Dataset content >>
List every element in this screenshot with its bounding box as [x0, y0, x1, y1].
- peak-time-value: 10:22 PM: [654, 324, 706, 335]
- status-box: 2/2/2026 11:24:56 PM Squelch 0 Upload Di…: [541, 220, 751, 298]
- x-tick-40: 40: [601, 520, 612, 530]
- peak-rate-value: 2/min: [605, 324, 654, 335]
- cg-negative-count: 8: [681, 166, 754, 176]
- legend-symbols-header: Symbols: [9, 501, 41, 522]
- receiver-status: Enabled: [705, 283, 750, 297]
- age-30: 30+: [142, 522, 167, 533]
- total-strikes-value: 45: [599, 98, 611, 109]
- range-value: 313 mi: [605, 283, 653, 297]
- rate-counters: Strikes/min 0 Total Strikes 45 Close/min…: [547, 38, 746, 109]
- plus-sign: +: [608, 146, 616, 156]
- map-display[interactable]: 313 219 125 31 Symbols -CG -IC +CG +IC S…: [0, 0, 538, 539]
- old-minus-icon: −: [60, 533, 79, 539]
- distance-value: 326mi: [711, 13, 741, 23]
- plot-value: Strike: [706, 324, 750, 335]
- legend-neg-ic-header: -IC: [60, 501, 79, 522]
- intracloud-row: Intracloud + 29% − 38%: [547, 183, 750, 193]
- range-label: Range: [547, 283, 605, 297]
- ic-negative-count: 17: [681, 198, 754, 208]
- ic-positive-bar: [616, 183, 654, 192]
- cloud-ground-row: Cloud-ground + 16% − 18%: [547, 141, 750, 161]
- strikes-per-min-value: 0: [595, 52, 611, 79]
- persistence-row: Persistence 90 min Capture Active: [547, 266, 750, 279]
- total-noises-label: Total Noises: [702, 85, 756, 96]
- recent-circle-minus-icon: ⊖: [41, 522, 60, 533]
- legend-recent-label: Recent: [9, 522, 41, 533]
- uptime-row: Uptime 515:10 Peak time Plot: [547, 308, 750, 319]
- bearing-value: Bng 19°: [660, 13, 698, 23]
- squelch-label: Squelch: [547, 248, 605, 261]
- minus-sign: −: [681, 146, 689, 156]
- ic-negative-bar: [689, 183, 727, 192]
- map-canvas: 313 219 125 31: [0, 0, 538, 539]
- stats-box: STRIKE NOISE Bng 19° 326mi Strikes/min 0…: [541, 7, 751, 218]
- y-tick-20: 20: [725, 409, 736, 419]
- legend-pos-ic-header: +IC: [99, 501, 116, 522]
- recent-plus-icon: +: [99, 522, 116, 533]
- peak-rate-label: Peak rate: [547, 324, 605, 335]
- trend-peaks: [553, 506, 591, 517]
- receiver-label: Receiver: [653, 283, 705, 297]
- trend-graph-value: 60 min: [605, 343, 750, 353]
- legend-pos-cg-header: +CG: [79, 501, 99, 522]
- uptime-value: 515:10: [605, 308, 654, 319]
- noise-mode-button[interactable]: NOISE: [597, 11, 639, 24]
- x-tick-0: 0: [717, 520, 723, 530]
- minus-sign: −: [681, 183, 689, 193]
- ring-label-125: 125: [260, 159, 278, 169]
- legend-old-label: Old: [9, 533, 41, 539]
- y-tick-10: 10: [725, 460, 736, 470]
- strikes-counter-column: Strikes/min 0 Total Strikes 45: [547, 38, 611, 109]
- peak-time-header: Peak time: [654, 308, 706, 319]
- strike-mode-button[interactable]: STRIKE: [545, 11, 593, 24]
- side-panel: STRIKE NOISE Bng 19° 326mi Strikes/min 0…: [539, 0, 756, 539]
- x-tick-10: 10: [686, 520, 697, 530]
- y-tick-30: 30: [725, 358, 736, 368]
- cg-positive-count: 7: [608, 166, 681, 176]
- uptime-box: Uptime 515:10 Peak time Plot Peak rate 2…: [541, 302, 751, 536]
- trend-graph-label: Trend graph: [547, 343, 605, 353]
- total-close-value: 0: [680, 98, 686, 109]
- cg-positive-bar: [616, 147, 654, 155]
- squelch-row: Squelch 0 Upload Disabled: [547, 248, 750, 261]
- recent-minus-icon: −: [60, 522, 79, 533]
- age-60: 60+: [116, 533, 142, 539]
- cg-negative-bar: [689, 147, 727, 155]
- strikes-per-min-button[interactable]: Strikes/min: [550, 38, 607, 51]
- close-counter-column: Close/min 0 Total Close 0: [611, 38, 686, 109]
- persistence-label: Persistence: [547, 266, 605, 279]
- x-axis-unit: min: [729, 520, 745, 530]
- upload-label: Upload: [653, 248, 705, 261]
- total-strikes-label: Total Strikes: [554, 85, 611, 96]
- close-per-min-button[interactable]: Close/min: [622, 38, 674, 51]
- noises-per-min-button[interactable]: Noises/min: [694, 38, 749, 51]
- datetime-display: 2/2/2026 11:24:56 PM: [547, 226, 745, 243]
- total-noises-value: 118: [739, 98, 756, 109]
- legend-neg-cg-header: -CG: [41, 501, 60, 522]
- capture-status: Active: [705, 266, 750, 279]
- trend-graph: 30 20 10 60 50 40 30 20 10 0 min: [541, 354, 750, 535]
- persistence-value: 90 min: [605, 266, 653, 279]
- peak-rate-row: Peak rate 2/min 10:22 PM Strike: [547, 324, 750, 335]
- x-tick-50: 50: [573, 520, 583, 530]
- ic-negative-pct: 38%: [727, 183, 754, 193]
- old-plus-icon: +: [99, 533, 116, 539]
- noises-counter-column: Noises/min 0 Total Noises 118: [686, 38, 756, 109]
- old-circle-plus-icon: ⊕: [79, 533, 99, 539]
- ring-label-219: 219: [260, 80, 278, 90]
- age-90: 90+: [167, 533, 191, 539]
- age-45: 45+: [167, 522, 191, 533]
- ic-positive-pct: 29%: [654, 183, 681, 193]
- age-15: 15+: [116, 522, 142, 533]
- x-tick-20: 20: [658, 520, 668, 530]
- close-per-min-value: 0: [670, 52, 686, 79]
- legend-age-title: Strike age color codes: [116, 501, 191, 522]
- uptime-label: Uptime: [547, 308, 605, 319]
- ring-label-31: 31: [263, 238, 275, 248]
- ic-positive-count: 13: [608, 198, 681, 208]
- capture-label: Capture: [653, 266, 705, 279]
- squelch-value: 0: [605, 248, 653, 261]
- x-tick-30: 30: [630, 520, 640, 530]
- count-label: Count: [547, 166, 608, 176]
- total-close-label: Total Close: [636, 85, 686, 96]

* * *

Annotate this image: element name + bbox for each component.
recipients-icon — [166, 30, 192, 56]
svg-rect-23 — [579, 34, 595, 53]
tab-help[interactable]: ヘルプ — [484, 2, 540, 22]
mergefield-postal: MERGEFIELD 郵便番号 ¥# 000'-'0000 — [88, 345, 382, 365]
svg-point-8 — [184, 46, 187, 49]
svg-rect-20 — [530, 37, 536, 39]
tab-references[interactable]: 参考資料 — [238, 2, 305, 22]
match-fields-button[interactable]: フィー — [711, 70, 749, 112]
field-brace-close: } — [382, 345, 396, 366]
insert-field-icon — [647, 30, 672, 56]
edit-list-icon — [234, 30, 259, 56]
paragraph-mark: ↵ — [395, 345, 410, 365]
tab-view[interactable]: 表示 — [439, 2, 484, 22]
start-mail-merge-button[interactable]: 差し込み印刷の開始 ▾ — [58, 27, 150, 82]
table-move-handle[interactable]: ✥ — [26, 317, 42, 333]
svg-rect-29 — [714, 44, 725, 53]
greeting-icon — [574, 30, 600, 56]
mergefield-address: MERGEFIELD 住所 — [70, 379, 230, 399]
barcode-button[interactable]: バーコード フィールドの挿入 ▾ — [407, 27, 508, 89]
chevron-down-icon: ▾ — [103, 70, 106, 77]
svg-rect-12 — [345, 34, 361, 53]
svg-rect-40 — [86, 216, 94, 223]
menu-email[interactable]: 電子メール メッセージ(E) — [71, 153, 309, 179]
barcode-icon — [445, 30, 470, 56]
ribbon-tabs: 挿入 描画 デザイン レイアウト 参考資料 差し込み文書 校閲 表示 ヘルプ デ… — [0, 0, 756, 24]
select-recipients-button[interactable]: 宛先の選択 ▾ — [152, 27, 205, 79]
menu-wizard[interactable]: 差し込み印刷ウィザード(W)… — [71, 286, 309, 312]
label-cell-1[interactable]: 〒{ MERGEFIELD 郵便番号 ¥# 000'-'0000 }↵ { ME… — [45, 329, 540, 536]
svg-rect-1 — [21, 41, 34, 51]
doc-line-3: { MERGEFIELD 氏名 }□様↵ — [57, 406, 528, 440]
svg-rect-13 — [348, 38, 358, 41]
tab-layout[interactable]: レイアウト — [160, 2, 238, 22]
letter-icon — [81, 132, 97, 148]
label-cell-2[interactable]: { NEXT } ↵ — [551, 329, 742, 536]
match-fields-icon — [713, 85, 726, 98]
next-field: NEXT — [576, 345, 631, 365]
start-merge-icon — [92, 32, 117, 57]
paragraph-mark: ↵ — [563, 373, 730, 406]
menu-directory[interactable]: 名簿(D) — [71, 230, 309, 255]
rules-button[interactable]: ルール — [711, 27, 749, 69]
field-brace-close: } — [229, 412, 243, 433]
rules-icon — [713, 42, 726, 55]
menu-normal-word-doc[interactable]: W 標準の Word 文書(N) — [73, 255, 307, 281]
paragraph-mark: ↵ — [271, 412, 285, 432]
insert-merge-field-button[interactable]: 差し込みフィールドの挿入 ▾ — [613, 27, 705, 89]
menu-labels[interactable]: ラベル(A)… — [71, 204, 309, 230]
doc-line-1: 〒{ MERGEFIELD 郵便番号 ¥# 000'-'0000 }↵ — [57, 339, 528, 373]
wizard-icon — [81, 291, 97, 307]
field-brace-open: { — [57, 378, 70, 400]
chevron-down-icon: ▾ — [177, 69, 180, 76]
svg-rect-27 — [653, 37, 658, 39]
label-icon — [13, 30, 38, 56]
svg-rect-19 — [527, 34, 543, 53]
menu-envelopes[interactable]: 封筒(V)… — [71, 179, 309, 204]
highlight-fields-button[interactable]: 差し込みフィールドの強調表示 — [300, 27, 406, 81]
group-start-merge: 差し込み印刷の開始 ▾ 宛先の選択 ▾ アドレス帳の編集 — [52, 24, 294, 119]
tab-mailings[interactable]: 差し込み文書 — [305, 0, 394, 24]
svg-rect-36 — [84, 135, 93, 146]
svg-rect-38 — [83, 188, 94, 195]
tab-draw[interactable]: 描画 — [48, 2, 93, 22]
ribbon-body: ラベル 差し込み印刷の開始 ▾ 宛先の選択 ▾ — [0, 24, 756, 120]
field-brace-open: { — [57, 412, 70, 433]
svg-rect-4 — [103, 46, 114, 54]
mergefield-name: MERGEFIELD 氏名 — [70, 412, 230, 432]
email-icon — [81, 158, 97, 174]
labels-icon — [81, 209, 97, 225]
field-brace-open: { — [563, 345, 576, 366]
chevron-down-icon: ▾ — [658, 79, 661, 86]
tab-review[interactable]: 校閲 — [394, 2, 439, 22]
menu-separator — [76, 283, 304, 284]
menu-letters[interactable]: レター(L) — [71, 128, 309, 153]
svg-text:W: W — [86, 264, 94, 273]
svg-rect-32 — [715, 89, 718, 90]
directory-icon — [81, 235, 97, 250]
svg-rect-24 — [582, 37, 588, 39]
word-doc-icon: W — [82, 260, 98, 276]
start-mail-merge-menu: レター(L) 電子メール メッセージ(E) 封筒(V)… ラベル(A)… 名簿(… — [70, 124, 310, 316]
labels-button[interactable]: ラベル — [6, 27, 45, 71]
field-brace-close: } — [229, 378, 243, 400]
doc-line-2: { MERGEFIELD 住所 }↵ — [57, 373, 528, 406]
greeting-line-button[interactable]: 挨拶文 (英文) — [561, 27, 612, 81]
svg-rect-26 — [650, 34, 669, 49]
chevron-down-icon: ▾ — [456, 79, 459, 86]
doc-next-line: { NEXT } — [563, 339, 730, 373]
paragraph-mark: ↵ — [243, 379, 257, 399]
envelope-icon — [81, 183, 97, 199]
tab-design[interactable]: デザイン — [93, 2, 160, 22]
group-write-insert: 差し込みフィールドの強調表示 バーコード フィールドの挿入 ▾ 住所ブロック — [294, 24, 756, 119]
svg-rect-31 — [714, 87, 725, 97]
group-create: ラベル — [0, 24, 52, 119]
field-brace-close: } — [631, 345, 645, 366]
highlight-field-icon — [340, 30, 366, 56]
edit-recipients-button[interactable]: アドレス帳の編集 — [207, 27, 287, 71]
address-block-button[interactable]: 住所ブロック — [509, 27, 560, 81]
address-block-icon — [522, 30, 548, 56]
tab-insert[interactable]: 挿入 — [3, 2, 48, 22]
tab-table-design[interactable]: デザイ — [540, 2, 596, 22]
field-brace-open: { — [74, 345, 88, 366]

--

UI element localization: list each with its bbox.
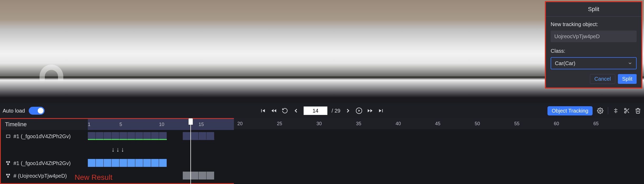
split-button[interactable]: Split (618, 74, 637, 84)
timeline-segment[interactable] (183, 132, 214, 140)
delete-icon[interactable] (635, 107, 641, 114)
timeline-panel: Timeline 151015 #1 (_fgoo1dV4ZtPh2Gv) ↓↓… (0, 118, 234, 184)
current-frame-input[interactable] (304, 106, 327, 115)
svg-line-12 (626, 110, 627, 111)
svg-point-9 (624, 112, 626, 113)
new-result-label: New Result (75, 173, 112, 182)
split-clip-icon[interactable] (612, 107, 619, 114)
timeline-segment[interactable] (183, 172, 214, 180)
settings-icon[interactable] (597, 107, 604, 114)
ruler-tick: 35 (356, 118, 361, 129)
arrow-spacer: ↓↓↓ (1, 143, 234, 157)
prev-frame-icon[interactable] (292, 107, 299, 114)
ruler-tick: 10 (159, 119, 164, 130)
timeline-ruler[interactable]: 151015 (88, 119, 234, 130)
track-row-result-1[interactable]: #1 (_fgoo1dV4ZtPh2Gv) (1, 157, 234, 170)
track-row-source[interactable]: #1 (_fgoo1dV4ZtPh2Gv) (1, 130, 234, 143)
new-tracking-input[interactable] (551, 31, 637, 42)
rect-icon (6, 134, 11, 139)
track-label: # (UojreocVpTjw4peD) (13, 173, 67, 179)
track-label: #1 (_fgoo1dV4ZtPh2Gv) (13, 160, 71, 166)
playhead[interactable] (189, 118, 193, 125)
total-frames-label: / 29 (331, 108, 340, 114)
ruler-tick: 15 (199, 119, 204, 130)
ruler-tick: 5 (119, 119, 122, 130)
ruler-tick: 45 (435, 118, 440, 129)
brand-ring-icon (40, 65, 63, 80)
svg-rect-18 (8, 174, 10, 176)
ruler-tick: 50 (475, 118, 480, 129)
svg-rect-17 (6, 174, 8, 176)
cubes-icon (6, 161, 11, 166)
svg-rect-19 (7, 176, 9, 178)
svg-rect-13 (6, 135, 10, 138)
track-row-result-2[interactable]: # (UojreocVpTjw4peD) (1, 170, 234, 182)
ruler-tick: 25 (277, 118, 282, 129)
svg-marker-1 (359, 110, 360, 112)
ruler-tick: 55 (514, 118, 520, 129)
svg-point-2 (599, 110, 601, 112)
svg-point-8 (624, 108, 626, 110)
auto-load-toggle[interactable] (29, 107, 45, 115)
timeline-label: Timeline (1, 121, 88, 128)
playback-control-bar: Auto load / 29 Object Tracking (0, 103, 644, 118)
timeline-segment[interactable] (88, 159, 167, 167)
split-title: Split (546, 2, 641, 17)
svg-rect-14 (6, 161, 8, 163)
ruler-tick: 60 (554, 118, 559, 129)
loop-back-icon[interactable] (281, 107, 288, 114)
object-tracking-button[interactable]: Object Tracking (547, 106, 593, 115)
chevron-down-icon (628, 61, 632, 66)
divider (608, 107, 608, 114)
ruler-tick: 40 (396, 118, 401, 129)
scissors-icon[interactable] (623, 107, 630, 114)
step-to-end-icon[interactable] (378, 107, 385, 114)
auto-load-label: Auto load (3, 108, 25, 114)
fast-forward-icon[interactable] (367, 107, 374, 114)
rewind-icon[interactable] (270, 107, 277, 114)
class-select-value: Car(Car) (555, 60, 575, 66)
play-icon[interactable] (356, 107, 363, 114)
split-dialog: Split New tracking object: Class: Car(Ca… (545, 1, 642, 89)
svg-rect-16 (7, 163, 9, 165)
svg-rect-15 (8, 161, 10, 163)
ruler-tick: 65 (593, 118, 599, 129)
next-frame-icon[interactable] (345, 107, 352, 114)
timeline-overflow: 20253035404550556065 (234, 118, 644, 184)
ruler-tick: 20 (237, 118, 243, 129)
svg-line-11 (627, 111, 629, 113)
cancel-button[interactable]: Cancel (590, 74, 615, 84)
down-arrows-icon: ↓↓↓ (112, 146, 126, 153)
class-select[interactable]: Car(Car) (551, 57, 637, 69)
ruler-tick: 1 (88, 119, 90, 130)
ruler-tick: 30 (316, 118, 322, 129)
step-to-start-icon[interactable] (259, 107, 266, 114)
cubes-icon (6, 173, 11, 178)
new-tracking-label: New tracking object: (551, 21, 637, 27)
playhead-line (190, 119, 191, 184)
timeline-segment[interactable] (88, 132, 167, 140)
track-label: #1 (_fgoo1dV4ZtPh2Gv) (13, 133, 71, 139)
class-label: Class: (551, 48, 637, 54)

Task objective >>
Search each line of the data above for "cubes", and copy the lines where it occurs.

Problem solution >>
cubes-icon (6, 161, 11, 166)
cubes-icon (6, 173, 11, 178)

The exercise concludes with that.